In a recent comment, the rating agency noted that the “renewals experienced by a number of European-based global insurers confirms A.M. Best Co.’s expectation that significant price increases are by and large limited to business lines affected by the U.S. hurricanes.
Best indicated that “European treaties (which account for approximately two thirds of the renewable portfolio) saw relatively stable premium rates. This stability was also partially a result of a higher net retention by primary insurers, which to some extent eased the pressure to accept higher reinsurance costs.”
Best said it “believes that the significant losses from Katrina, Wilma and Rita incurred by reinsurers have only helped to halt temporarily the downward trend in the underwriting cycle prior to these events.” However, Best expects a return of price competition, “if underwriting results in 2006 turn out to be favorable, as capacity for most lines of business remains readily available.”
The premium rate rises affected mainly business lines comprised of offshore marine and property catastrophe, which are, in Best’s opinion, “insufficient to compensate for the losses incurred by reinsurers in 2005.” Best also indicated that not only as a “result of the severity of Hurricane Katrina, but also from the acceptance that such events are likely to occur more frequently, reinsurers are reassessing their internal models and their aggregate exposure. In some instances, this has already led to a reduction in limits by reinsurers.”
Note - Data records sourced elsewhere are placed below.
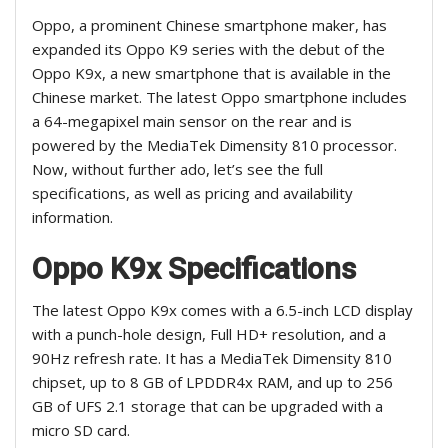
Oppo, a prominent Chinese smartphone maker, has
expanded its Oppo K9 series with the debut of the
Oppo K9x, a new smartphone that is available in the
Chinese market. The latest Oppo smartphone includes
a 64-megapixel main sensor on the rear and is
powered by the MediaTek Dimensity 810 processor.
Now, without further ado, let’s see the full
specifications, as well as pricing and availability
information.
Oppo K9x Specifications
The latest Oppo K9x comes with a 6.5-inch LCD display
with a punch-hole design, Full HD+ resolution, and a
90Hz refresh rate. It has a MediaTek Dimensity 810
chipset, up to 8 GB of LPDDR4x RAM, and up to 256
GB of UFS 2.1 storage that can be upgraded with a
micro SD card.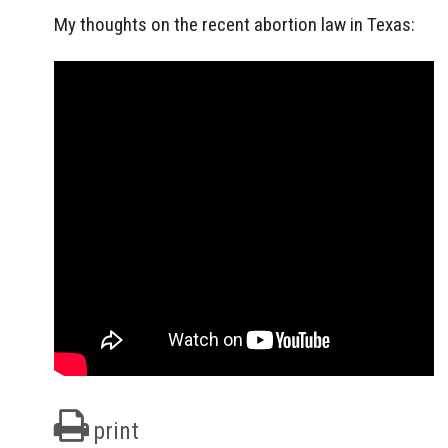
My thoughts on the recent abortion law in Texas:
print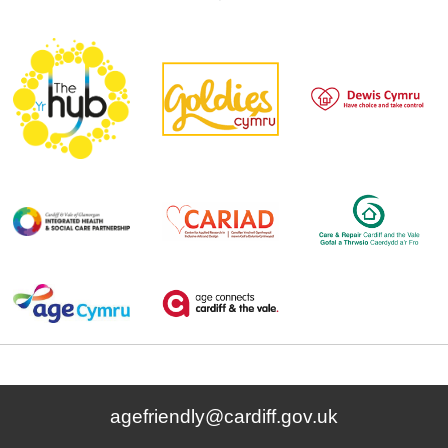
agefriendly@cardiff.gov.uk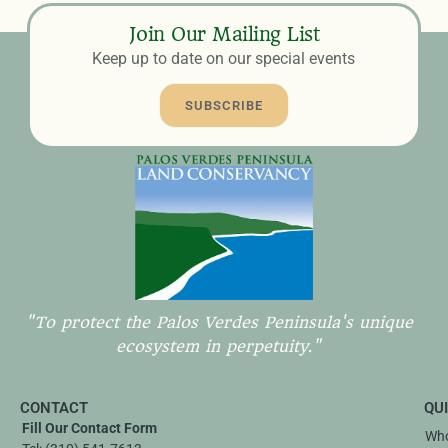
Join Our Mailing List
Keep up to date on our special events
SUBSCRIBE
"To protect the Palos Verdes Peninsula's unique
ecosystem in perpetuity."
CONTACT
QU
Fill Our Contact Form
Who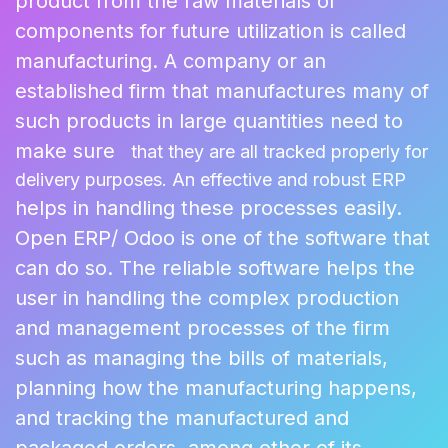
product from the raw materials or
components for future utilization is called
manufacturing. A company or an
established firm that manufactures many of
such products in large quantities need to
make sure
that they are all tracked properly for
delivery purposes. An effective and robust ERP
helps in handling these processes easily.
Open ERP/ Odoo is one of the software that
can do so. The reliable software helps the
user in handling the complex production
and management processes of the firm
such as managing the bills of materials,
planning how the manufacturing happens,
and tracking the manufactured and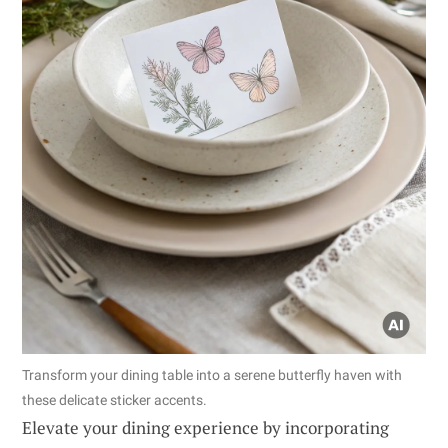
Transform your dining table into a serene butterfly haven with
these delicate sticker accents.
Elevate your dining experience by incorporating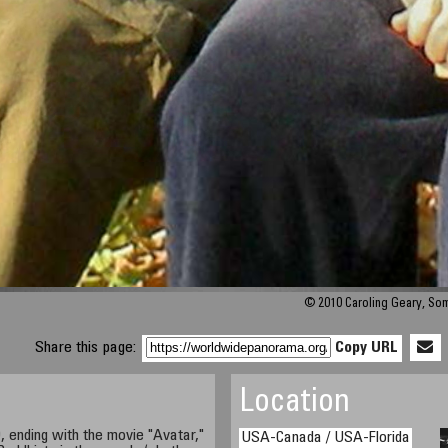
© 2010 Caroling Geary, So
Share this page:
Copy URL
Location
, ending with the movie "Avatar,"
USA-Canada / USA-Florida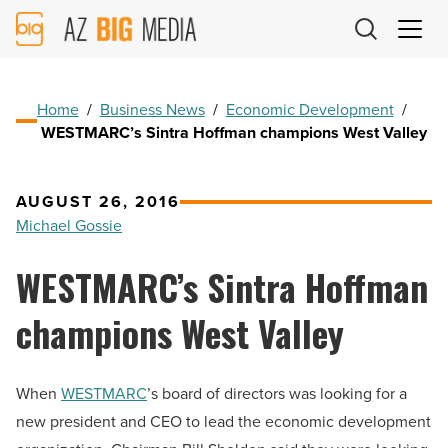
AZ
Big
Media
Logo
Home
/
Business News
/
Economic Development
/
WESTMARC’s Sintra Hoffman champions West Valley
AUGUST 26, 2016
Michael Gossie
WESTMARC’s Sintra Hoffman
champions West Valley
When
WESTMARC
’s board of directors was looking for a
new president and CEO to lead the economic development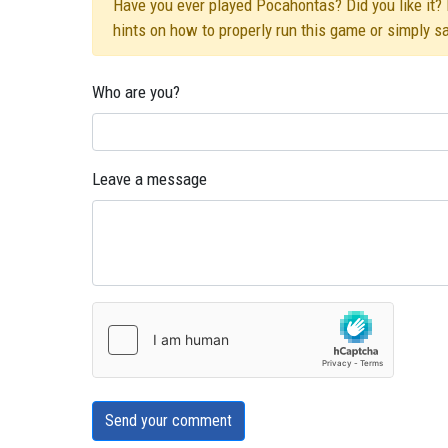
Have you ever played Pocahontas? Did you like it? D
hints on how to properly run this game or simply s
Who are you?
Leave a message
Send your comment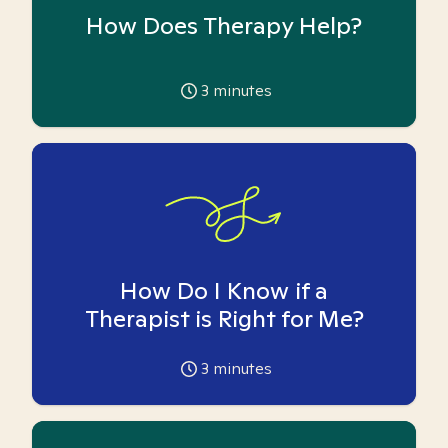
How Does Therapy Help?
3
minutes
How Do I Know if a
Therapist is Right for Me?
3
minutes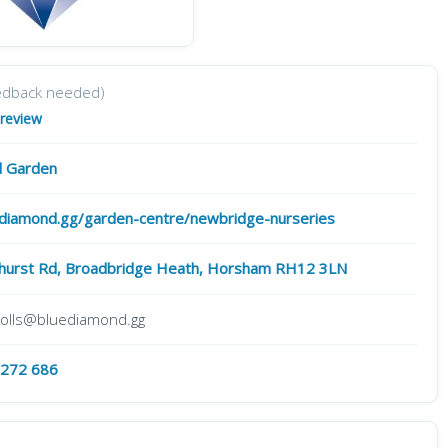
edback needed)
 review
 Garden
diamond.gg/garden-centre/newbridge-nurseries
gshurst Rd, Broadbridge Heath, Horsham RH12 3LN
holls@bluediamond.gg
 272 686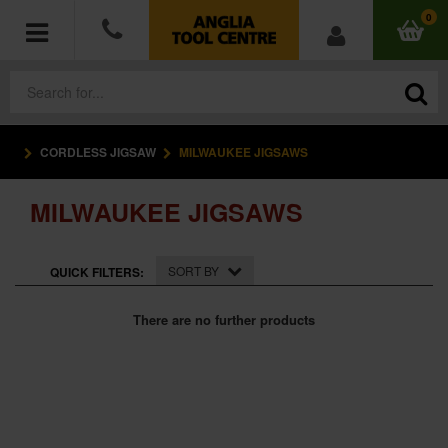
0
CORDLESS JIGSAW
MILWAUKEE JIGSAWS
POWER TOOLS
MILWAUKEE JIGSAWS
ACCESSORIES
HAND TOOLS
SORT BY
QUICK FILTERS:
MEASURING TOOLS
There are no further products
HARDWARE
WORKWEAR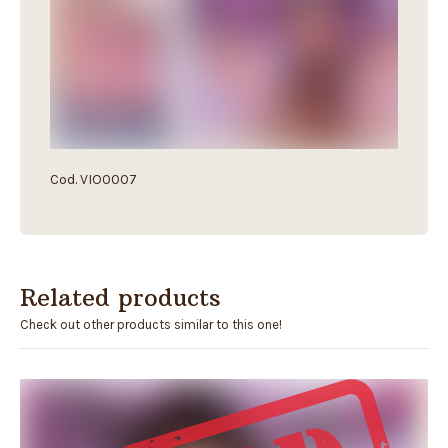
Cod. VIO0007
Related products
Check out other products similar to this one!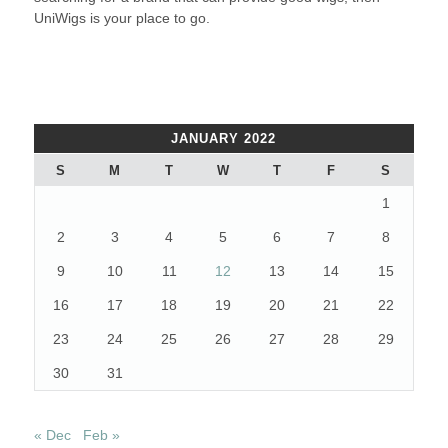
UniWigs is your place to go.
JANUARY 2022
S
M
T
W
T
F
S
1
2
3
4
5
6
7
8
9
10
11
12
13
14
15
16
17
18
19
20
21
22
23
24
25
26
27
28
29
30
31
« Dec
Feb »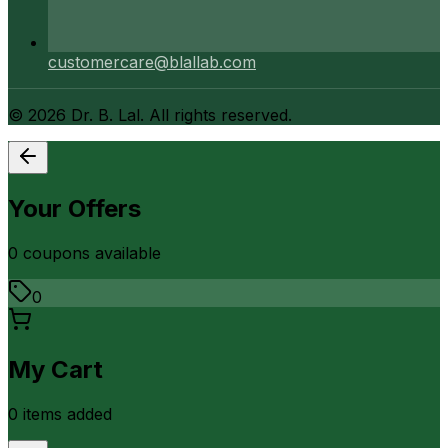
customercare@blallab.com
©
2026
Dr. B. Lal. All rights reserved.
Your Offers
0
coupon
s
available
0
My Cart
0
item
s
added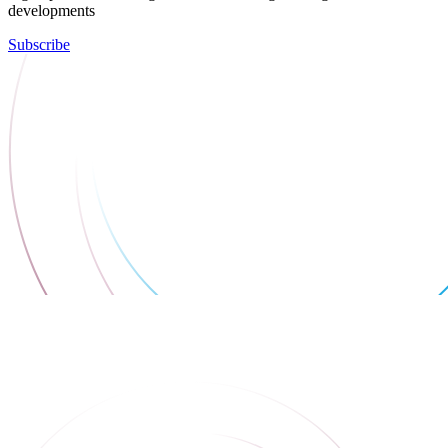
developments
Subscribe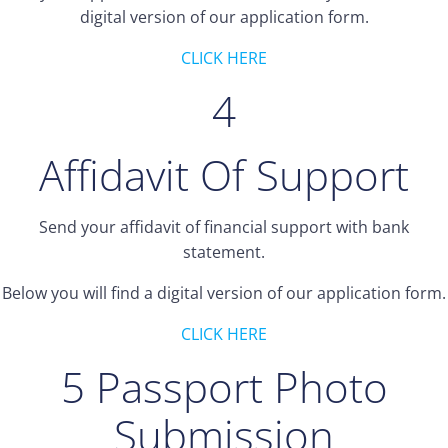
digital version of our application form.
CLICK HERE
4
Affidavit Of Support
Send your affidavit of financial support with bank
statement.
Below you will find a digital version of our application form.
CLICK HERE
5 Passport Photo
Submission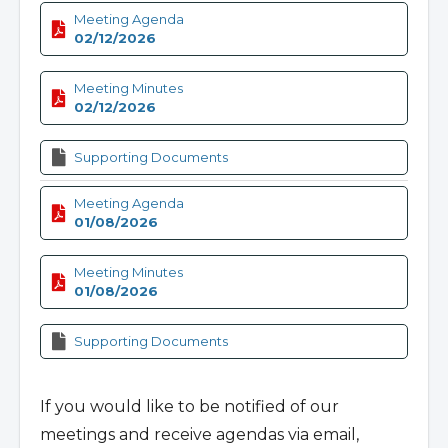
Meeting Agenda
02/12/2026
Meeting Minutes
02/12/2026
Supporting Documents
Meeting Agenda
01/08/2026
Meeting Minutes
01/08/2026
Supporting Documents
If you would like to be notified of our
meetings and receive agendas via email,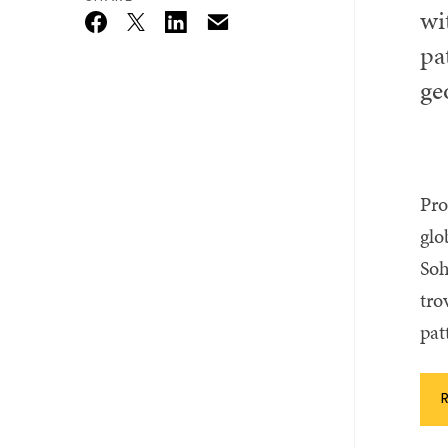
wi
Email
Twitter_X
Facebook
Linkedin
pa
ge
Pro
glo
Soh
tro
pat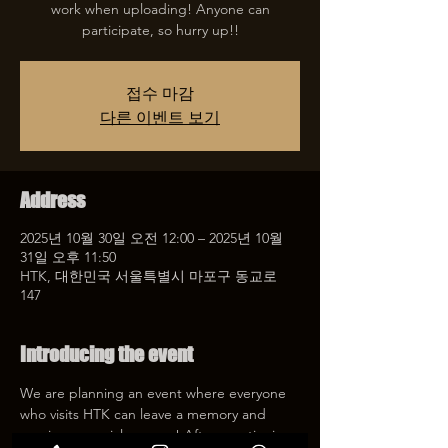
work when uploading! Anyone can
participate, so hurry up!!
접수 마감
다른 이벤트 보기
Address
2025년 10월 30일 오전 12:00 – 2025년 10월
31일 오후 11:50
HTK, 대한민국 서울특별시 마포구 동교로
147
Introducing the event
We are planning an event where everyone 
who visits HTK can leave a memory and 
receive a special coupon! After mentioning 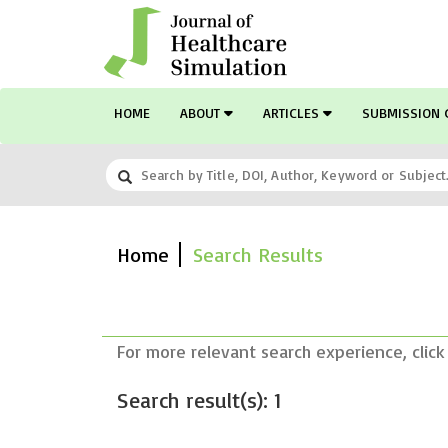
HOME
ABOUT
ARTICLES
SUBMISSION 
Home
Search Results
For more relevant search experience, click
Search result(s): 1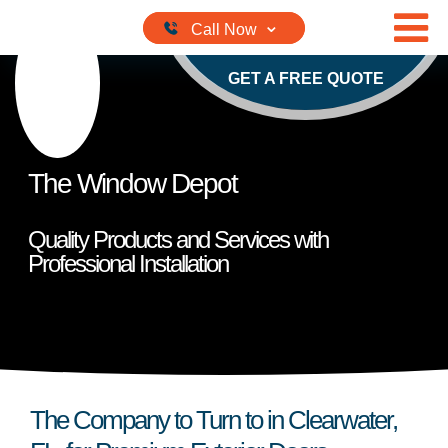
Skip to content
GET A FREE QUOTE
The Window Depot
Quality Products and Services with
Professional Installation
The Company to Turn to in Clearwater,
Best commented: “The hurricane seasons of 2004 and 2005 have highlighted the unpredictability and volatility of natural catastrophe reinsurance, which in turn raises questions about reinsurers’ ability to achieve sustainable earnings–an indicator as to whether a reinsurer’s balance sheet is likely to improve.” As a consequence, Best said it “is placing a much stronger emphasis on how reinsurers evaluate and control their exposure to world-wide natural catastrophe risks, although the credibility of a reinsurer’s risk management practice can only be fully tested when such an event occurs.” Best also said it has “revised its capital requirements for underwriting such risks and expects rated companies to maintain certain capital levels even if a second probable maximum loss occurs.”
Best expressed its belief that “the maintenance of the current financial strength of the European reinsurers will, to a large extent, depend on their ability to generate earnings supportive of their risk-adjusted capitalization through a period of more frequent and more severe natural catastrophe claims. Reinsurers need to adapt both their underwriting strategies and their risk controls to this changing landscape. Also, if underwriting results continue to be extremely volatile, investors may be reluctant to provide additional capital, hence also negatively impacting the financial flexibility of the reinsurance sector.”